The short film, “Broken Roofs/ Techos Rotos”, directed by Yanillys Perez, opens with a young girl reading a prayer on a cement floor.  Her younger sisters play around her, laughing in delight.  The child reading, Ana, walks around their house which is a broken down living area with pink walls, washed down by to a near white by decay and age.  Ana cares for her younger sisters, growing old for her age as she grows resentful of her neglectful mother.

Perez’s film was a selection in the ‘Shorts Program’ in the Latino and Native American Film Festival.  One of the sections of the festival that hosts films ranging from animated pieces to full length motion pictures.

The Latino and Native American Film Festival seeks to show viewers the culture and real life experiences of Latino and Native Americans throughout the world.  The art pieces battle against stereotypes and aim to create an understanding of all cultures.  In addition to bringing in and retaining Latino and Native American students into universities through the films.

“The films we show are Latinos and Native Americans in other roles other than the stereotypical ones, some of them are about history so it hopefully sheds some light on why the group is in the particular set of circumstances that it’s in, how it got that way and what it does to people and to individuals,” said Professor Carlos Torre, education.  “Some of them are just ordinary life in Latin America in various different countries or about Latinos within the United States.”

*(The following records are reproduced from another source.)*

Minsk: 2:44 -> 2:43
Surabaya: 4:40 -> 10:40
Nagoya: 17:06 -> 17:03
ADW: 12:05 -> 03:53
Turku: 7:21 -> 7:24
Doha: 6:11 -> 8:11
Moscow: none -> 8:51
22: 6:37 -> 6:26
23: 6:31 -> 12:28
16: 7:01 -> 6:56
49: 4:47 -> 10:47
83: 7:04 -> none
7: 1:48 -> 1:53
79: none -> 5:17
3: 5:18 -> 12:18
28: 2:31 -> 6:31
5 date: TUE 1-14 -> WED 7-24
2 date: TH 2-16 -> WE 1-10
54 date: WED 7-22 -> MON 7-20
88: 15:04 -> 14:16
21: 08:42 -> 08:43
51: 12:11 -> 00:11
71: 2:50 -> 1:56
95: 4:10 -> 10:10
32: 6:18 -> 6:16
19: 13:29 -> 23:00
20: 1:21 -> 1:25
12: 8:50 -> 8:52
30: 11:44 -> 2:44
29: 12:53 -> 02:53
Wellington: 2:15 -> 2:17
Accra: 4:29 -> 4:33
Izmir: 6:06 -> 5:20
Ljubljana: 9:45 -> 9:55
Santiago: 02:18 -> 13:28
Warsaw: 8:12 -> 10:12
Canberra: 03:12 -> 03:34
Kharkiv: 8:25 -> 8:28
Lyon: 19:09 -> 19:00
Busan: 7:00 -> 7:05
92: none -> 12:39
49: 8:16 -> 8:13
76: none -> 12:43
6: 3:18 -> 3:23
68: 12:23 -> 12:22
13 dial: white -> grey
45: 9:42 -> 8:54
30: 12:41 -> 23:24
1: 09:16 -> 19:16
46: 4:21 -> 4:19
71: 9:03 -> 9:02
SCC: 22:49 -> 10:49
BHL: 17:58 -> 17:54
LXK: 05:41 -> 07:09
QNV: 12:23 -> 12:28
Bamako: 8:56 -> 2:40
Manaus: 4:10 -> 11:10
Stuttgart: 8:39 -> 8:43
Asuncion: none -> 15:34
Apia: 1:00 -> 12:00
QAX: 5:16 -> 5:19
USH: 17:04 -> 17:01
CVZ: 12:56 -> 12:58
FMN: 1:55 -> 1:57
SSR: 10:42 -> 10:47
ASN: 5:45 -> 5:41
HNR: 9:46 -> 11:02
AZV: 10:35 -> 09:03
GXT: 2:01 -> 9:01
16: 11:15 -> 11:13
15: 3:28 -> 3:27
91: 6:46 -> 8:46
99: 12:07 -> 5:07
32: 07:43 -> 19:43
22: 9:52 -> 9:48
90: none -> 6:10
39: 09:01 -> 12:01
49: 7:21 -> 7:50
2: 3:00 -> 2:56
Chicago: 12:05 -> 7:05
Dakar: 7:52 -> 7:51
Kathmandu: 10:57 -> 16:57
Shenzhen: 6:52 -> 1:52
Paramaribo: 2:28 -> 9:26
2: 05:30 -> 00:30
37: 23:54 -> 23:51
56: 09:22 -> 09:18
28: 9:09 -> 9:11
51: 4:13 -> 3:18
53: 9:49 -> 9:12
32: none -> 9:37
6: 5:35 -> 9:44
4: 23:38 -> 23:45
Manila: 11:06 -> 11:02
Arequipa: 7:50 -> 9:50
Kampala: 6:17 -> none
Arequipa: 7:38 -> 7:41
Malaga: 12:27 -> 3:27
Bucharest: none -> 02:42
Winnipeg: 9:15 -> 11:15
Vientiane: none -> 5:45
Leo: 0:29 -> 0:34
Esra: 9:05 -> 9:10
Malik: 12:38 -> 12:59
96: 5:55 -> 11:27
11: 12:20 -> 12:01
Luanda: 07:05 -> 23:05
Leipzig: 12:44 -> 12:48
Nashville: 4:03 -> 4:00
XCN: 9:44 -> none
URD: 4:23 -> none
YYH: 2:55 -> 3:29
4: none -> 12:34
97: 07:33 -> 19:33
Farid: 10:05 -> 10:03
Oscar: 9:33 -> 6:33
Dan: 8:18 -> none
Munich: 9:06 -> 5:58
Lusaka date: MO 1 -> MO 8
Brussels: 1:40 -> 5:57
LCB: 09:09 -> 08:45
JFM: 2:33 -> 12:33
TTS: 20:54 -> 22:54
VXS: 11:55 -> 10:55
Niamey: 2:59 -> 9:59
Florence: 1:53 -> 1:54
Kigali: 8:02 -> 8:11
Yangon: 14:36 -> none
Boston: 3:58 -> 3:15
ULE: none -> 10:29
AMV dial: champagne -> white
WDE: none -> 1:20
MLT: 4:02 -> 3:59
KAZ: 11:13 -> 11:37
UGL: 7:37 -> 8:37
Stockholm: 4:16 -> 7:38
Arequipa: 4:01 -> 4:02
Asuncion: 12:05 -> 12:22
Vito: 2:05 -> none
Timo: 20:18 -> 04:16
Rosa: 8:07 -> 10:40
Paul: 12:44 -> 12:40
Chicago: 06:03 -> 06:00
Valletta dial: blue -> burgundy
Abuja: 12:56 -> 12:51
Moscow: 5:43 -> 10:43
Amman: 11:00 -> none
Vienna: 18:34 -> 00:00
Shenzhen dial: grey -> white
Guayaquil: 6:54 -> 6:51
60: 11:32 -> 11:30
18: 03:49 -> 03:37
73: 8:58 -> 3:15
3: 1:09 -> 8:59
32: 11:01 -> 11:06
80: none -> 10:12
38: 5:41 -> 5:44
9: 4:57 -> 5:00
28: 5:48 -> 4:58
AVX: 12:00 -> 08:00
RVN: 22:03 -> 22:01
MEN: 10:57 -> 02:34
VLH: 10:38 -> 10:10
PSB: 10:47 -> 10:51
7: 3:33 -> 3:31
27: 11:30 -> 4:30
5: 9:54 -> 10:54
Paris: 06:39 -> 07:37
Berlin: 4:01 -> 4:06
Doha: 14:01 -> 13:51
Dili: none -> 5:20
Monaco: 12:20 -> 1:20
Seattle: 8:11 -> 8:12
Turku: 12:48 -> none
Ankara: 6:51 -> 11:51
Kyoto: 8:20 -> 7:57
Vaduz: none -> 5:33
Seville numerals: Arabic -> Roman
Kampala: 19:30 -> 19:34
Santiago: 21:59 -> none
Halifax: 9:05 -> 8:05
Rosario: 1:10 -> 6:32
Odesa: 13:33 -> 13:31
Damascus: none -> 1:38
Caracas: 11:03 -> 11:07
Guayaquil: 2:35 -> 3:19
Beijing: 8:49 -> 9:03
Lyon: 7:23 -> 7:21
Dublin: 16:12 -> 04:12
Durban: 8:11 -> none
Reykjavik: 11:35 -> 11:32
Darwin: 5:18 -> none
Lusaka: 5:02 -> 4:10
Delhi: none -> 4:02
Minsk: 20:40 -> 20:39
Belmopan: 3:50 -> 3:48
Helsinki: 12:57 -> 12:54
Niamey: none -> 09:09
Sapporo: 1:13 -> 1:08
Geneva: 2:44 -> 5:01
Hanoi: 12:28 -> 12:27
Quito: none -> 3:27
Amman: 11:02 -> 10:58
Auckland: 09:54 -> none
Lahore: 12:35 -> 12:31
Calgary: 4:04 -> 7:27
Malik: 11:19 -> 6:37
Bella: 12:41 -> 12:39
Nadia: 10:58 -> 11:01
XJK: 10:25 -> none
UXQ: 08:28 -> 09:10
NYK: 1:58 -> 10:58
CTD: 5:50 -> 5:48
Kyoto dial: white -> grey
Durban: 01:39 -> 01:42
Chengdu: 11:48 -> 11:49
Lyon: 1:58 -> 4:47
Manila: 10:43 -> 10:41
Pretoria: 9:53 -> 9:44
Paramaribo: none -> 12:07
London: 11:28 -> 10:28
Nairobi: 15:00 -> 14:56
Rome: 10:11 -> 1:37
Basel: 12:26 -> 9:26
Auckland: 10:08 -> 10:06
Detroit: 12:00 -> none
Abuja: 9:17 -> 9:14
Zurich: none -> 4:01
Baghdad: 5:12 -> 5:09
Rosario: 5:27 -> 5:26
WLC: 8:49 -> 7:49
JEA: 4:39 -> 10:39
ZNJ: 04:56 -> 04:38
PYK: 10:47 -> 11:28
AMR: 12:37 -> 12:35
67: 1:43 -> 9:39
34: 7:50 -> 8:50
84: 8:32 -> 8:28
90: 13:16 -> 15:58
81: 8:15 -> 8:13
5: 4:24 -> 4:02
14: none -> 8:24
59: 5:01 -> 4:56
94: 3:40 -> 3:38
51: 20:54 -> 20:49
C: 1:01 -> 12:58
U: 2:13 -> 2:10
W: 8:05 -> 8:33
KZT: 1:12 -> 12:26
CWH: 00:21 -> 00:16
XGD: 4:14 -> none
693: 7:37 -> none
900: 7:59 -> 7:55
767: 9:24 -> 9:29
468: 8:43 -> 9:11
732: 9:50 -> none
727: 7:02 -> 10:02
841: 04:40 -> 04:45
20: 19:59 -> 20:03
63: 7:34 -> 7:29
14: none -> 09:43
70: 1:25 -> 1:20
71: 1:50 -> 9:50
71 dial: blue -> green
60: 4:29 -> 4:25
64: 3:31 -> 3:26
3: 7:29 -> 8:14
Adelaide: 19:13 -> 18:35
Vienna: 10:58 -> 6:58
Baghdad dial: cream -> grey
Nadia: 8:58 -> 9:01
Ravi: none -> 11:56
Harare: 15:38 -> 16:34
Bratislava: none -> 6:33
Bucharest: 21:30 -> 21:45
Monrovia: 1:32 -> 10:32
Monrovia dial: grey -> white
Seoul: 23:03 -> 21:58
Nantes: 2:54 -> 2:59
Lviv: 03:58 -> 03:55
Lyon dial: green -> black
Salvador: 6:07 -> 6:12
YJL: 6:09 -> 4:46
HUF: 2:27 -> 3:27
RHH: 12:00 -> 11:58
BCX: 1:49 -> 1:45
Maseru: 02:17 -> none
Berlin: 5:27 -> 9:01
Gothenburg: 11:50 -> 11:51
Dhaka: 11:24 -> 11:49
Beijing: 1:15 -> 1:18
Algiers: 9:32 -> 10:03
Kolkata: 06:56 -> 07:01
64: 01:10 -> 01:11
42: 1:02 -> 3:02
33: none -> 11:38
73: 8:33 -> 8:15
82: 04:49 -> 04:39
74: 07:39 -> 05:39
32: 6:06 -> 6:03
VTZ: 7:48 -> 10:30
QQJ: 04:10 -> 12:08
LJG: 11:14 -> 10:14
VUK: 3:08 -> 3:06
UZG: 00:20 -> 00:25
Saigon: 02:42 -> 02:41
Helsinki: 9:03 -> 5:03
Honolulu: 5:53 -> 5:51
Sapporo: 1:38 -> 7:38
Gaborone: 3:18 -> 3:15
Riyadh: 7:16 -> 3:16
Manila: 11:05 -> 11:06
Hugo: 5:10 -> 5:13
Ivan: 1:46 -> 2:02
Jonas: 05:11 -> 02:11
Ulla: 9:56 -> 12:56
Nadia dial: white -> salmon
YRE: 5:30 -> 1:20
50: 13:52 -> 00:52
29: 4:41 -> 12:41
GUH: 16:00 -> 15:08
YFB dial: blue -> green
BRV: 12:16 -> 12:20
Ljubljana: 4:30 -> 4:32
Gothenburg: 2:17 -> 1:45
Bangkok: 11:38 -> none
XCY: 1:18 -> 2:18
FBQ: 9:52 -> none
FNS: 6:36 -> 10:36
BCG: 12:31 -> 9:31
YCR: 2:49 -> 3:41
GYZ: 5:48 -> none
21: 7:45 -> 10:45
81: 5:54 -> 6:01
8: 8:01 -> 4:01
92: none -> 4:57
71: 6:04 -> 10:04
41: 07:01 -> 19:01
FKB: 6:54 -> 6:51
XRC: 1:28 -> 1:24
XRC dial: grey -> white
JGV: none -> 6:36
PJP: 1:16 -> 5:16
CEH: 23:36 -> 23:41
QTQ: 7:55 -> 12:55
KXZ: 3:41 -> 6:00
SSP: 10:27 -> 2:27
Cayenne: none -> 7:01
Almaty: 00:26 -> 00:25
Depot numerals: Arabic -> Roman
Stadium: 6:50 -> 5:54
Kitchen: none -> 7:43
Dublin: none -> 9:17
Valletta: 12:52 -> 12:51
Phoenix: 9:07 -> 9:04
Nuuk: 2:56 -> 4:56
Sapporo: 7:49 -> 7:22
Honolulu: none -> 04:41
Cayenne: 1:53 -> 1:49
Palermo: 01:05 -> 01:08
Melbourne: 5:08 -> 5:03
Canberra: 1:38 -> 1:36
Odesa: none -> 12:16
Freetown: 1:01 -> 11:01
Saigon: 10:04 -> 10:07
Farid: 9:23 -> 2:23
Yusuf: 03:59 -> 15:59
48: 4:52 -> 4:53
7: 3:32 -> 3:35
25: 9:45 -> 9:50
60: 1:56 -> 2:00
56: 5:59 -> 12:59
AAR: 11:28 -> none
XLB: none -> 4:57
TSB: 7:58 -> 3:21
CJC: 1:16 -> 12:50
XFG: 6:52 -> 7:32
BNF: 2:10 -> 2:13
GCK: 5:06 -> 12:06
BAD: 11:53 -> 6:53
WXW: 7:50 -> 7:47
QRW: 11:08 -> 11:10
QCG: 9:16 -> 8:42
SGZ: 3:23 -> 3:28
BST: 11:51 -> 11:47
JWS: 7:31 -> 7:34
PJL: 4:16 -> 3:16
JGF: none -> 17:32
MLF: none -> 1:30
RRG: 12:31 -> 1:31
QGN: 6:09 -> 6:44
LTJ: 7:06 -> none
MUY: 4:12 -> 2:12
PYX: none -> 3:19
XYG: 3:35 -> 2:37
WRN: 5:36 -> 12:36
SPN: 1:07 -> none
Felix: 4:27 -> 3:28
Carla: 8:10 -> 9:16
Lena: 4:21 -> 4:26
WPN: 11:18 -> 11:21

The human emotions shown in the festival where prevalent in the short film “Broken Roofs.”  As the title suggests the film shows the fragility of the young girls living situation, a battle against a world that may collapse over their heads.  The film also shows the strength of the individual, as the young girl Ana has the maturity to battle and try to maintain the struggles in her life.

“It wasn’t surprising to me. I know a lot of people in South America live like that. I’m a social work major so it was very upsetting to me to see the mother just neglecting her children and not really being there for them,” said Taya Vazquez, junior and social work.  “I think that’s why I was so attached to them in the film. I had my eye on it the whole time.”

Other works in the short films section included the Cuban short “Yunaisy.”  The film is an import piece that narrates the struggle of a young Cuban documentary maker, whose new career and scholarship is threatened if he does not sensor an interview in his film.

The filmmaker battles against his older and more experienced producer, proclaiming the ethics and morality of keeping the interview in the film.  A powerful clash of generations as both battle against each other’s viewpoints on the world.

“It’s the kind of things that students either identify with because they are living them or they could identify with them and at the same time to help them understand their own cultural background because maybe many of the Latinos born in this country have an incomplete version of their history and sometimes the language,” said Torre.  “So it’s bringing all of these cultures together.”

The film festival concluded with a documentary and film that showed the strength of community and family.  “The Blue Apple Tree/ El Manzano Azul” directed by Olegario Barrera, reflects upon the confrontation of different cultures when a child used to technology is made to live with his grandfather in the rural country.  Ultimately, the two learn come to an understanding of each other’s culture and the values they can learn from it.